BERT - pretrained
The BERT (Bidirectional Encoder Representations from Transformers) network redefines the state of the art for Natural Language Processing (NLP).
The BERT snippet allows you to use this massive network with weights pre-trained to understand text, currently in English.
The BERT English uncased snippet
The BERT snippet includes:
An Input block.
To use the pre-trained weights of this snippet, you must configure the input feature with Encoding: Text (beta), and select Language model: English BERT uncased.
The Sequence length of the text feature can be between 3 and 512 tokens. Smaller sequences compute faster, but the end of your text will be discarded if it doesn’t fit.
A BERT Encoder block with pre-trained weights.
Two Dense blocks with pre-trained weights.
These blocks are pre-trained on a next-sentence-prediction task, but can be fine-tuned for similar tasks with minimal effort. Resize (or replace) these blocks freely to fit your target.
A Target block, which may be linked to any categorical or numeric feature.
How to train the BERT snippet
The weights provided were pre-trained for a specific task, which gives BERT a general understanding of English. You could use these weights as-is and train only the blocks that come after the BERT Encoder block. However, the recommended practice is to fine-tune your entire model, including the BERT Encoder block, for your task.
There is a general procedure for fine-tuning pre-trained snippets.
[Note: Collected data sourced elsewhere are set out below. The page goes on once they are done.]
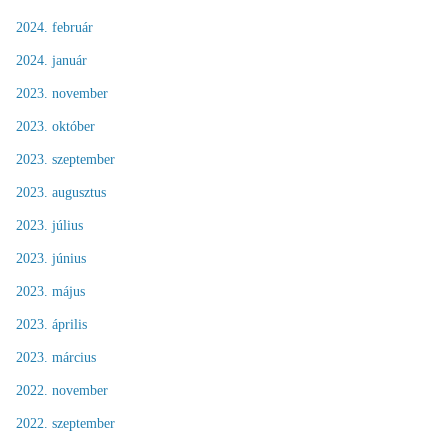
2024. február
2024. január
2023. november
2023. október
2023. szeptember
2023. augusztus
2023. július
2023. június
2023. május
2023. április
2023. március
2022. november
2022. szeptember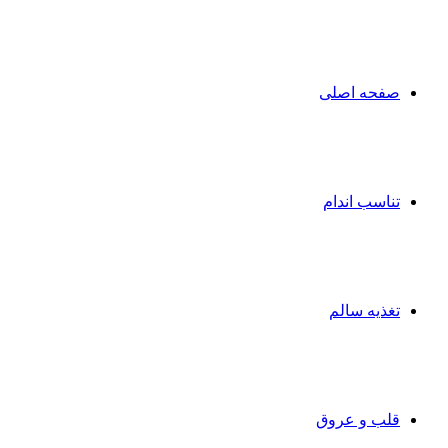
صفحه اصلی
تناسب اندام
تغذیه سالم
قلب و عروق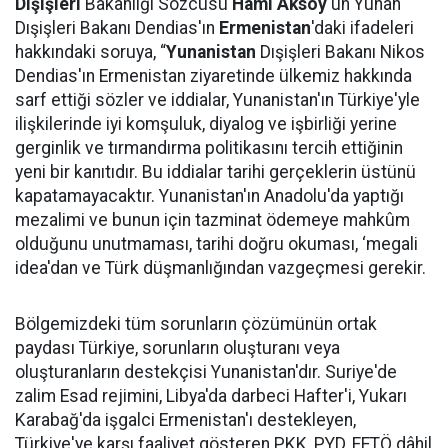
Dışişleri
Bakanlığı Sözcüsü
Hami Aksoy
'un Yunan
Dışişleri Bakanı Dendias'ın
Ermenistan
'daki ifadeleri
hakkındaki soruya, “
Yunanistan
Dışişleri Bakanı Nikos
Dendias'ın Ermenistan ziyaretinde ülkemiz hakkında
sarf ettiği sözler ve iddialar, Yunanistan'ın Türkiye'yle
ilişkilerinde iyi komşuluk, diyalog ve işbirliği yerine
gerginlik ve tırmandırma politikasını tercih ettiğinin
yeni bir kanıtıdır. Bu iddialar tarihi gerçeklerin üstünü
kapatamayacaktır. Yunanistan'ın Anadolu'da yaptığı
mezalimi ve bunun için tazminat ödemeye mahkûm
olduğunu unutmaması, tarihi doğru okuması, ‘megali
idea'dan ve Türk düşmanlığından vazgeçmesi gerekir.
Bölgemizdeki tüm sorunların çözümünün ortak
paydası Türkiye, sorunların oluşturanı veya
oluşturanların destekçisi Yunanistan'dır. Suriye'de
zalim Esad rejimini, Libya'da darbeci Hafter'i, Yukarı
Karabağ'da işgalci Ermenistan'ı destekleyen,
Türkiye'ye karşı faaliyet gösteren PKK, PYD, FETÖ dâhil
However for BERT models, we simply recommend to fine-tune the whole model on your problem:
Set the BERT Encoder block as Trainable like all the other blocks, set the learning rate very low, and train the whole model until the results are satisfying.
Memory consumption of BERT
The BERT Encoder is a very large model, which requires a large amount of memory to train.
The estimation of memory consumption displayed when using a BERT model is unfortunately not accurate at the moment.
As a rule of thumb, keep the product Batch size * Sequence length lower than 3000 to avoid memory issues.
If an experiment fails because the model requires too much memory, try reducing the Batch size in the experiment’s settings.
You can consider reducing the Sequence length of the input feature as well, as long as this doesn’t remove significant information.
Fine-tuning a BERT model
BERT is also a powerful model, which can learn most fine-tuning datasets very easily. This means that it is prone to catastrophic forgetting and overfitting of the new dataset when trained with inappropriate settings.
To avoid these issues, train your model with a very low Learning rate, of the order of 10-5 to 10-7.
In addition, only train for a few Epochs, between 1 and 5.
Batch size: 6, when Sequence length is 512
Epochs: 5 or less.
Learning rate: 0.00001 or lower.
Jacob Devlin et al.: BERT: Pre-training of Deep Bidirectional Transformers for Language Understanding, 2019.